**INSTRUCTIONS TO FOLLOW**
Of the material below, only the lines from the line containing "терапії); абстинентний синдромпри" down to the line containing "Кардіогенний шок. Нещодавній" belong in the answer, written out exactly.

+-------+

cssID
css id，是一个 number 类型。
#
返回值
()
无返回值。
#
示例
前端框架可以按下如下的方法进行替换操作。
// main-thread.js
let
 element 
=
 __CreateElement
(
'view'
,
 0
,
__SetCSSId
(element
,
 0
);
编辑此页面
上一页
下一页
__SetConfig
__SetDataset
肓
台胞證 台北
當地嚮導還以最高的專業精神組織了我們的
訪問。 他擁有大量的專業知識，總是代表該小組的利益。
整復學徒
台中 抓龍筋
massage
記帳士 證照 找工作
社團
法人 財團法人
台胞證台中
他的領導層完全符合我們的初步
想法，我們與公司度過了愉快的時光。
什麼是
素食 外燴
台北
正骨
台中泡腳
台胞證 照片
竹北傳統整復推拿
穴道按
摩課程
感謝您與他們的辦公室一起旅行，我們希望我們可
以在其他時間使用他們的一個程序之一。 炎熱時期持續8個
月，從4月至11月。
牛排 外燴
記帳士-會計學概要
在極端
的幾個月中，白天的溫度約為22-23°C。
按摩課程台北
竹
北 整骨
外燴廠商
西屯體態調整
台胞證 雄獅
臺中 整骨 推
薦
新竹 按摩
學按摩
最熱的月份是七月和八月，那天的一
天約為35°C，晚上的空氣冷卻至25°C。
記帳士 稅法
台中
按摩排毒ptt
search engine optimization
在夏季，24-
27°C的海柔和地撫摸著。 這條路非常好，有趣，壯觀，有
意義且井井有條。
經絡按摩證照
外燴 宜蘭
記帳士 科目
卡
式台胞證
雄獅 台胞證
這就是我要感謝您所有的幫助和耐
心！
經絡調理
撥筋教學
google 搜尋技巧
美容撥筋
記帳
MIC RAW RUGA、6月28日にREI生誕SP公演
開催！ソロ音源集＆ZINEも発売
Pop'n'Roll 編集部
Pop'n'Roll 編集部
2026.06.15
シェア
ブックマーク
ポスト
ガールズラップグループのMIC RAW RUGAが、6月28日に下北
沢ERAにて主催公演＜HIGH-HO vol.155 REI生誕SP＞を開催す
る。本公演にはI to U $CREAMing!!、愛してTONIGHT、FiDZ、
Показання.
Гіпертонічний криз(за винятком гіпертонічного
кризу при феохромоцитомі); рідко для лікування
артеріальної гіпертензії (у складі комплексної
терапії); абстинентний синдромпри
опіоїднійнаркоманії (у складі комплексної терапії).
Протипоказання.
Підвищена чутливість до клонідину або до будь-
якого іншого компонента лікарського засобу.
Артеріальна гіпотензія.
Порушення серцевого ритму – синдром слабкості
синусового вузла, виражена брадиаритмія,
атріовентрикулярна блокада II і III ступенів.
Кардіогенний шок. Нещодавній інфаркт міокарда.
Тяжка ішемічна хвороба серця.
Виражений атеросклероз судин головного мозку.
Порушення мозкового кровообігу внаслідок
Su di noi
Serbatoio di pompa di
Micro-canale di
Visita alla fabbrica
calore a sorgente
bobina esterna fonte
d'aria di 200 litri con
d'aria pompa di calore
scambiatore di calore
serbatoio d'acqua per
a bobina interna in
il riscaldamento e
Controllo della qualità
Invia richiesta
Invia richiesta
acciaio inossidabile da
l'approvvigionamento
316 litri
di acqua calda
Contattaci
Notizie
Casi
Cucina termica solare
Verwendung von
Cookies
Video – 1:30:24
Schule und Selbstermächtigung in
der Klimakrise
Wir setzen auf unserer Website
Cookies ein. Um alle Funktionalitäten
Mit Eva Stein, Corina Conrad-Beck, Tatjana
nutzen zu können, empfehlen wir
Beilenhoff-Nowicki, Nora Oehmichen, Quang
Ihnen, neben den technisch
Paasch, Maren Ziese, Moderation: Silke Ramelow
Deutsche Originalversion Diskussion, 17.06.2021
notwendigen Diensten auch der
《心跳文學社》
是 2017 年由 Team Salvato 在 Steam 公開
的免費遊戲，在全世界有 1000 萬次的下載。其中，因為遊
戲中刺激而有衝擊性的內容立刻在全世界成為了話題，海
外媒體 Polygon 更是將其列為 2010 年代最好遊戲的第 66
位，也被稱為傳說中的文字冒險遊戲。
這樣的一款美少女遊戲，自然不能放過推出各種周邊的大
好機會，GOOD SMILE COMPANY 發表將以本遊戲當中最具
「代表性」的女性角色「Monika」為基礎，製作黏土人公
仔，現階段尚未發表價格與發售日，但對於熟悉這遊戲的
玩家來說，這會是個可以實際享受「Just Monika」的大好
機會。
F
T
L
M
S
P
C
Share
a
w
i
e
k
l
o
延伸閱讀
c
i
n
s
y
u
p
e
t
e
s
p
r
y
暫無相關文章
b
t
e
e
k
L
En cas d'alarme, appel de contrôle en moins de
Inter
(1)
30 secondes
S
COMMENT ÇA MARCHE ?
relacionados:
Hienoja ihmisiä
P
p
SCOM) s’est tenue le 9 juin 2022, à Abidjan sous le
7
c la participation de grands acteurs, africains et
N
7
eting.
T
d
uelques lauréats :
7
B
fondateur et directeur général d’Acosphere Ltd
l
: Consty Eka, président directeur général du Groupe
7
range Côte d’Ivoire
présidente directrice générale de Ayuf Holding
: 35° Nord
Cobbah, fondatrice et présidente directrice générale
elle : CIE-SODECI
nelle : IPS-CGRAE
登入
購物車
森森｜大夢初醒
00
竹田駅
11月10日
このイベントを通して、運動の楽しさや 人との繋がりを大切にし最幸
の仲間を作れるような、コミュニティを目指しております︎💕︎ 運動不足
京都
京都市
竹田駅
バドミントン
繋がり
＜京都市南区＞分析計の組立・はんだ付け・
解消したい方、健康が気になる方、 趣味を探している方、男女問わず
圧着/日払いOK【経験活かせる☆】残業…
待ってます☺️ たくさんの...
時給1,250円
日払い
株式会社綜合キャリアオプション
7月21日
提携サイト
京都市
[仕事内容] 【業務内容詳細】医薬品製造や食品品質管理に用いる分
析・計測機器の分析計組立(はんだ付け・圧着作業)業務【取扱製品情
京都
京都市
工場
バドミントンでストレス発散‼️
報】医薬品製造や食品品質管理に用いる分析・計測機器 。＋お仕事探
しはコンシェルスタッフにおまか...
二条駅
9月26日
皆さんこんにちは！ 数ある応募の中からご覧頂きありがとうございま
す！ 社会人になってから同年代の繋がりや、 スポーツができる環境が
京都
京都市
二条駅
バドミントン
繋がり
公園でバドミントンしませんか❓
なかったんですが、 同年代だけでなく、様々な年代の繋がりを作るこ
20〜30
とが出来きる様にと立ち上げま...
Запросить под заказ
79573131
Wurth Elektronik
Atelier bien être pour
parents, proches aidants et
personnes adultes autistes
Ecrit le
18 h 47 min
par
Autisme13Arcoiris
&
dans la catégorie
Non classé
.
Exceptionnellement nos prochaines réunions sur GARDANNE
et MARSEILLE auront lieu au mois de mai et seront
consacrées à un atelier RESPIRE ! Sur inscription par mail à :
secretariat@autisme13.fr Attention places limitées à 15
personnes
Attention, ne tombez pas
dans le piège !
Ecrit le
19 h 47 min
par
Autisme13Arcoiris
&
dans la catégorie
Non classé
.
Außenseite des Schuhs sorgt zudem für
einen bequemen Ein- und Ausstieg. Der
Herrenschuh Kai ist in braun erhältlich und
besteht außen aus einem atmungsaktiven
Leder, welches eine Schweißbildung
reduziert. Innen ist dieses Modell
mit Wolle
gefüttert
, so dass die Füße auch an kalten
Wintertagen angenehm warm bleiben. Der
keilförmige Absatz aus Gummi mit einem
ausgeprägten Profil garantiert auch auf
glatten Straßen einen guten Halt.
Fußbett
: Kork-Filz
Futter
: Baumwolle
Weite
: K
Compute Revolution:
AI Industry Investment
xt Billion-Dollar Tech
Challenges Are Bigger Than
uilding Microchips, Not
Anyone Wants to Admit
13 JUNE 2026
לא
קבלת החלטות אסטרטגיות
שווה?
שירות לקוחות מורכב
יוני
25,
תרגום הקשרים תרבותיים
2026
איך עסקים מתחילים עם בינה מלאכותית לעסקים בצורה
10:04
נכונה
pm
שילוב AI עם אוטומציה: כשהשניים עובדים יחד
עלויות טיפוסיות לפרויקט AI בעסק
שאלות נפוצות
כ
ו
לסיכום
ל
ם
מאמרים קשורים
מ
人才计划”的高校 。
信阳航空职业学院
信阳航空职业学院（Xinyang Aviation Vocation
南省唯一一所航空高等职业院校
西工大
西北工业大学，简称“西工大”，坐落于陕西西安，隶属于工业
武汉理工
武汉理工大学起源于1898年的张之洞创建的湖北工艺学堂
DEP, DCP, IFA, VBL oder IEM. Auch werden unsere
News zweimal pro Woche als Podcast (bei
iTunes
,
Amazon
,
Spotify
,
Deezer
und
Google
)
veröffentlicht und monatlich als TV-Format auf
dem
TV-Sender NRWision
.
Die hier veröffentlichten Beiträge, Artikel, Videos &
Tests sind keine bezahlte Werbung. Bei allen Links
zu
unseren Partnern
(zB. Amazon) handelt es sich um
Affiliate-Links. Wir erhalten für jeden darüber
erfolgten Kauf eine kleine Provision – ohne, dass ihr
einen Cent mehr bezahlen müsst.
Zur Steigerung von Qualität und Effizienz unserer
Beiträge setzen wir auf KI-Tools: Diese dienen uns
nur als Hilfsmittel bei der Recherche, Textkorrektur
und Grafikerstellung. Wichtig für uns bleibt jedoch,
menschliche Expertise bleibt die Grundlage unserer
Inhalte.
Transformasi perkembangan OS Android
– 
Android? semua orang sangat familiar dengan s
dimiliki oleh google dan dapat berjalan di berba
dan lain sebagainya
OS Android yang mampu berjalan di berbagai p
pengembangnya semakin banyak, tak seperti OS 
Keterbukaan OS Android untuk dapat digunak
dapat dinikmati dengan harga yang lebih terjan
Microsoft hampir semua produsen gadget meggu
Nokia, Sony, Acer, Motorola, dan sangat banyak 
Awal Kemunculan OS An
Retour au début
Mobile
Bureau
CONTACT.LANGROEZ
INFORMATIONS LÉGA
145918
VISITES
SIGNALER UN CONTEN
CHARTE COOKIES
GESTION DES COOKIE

+-------+

**TASK RESULT**
терапії); абстинентний синдромпри
опіоїднійнаркоманії (у складі комплексної терапії).
Протипоказання.
Підвищена чутливість до клонідину або до будь-
якого іншого компонента лікарського засобу.
Артеріальна гіпотензія.
Порушення серцевого ритму – синдром слабкості
синусового вузла, виражена брадиаритмія,
атріовентрикулярна блокада II і III ступенів.
Кардіогенний шок. Нещодавній інфаркт міокарда.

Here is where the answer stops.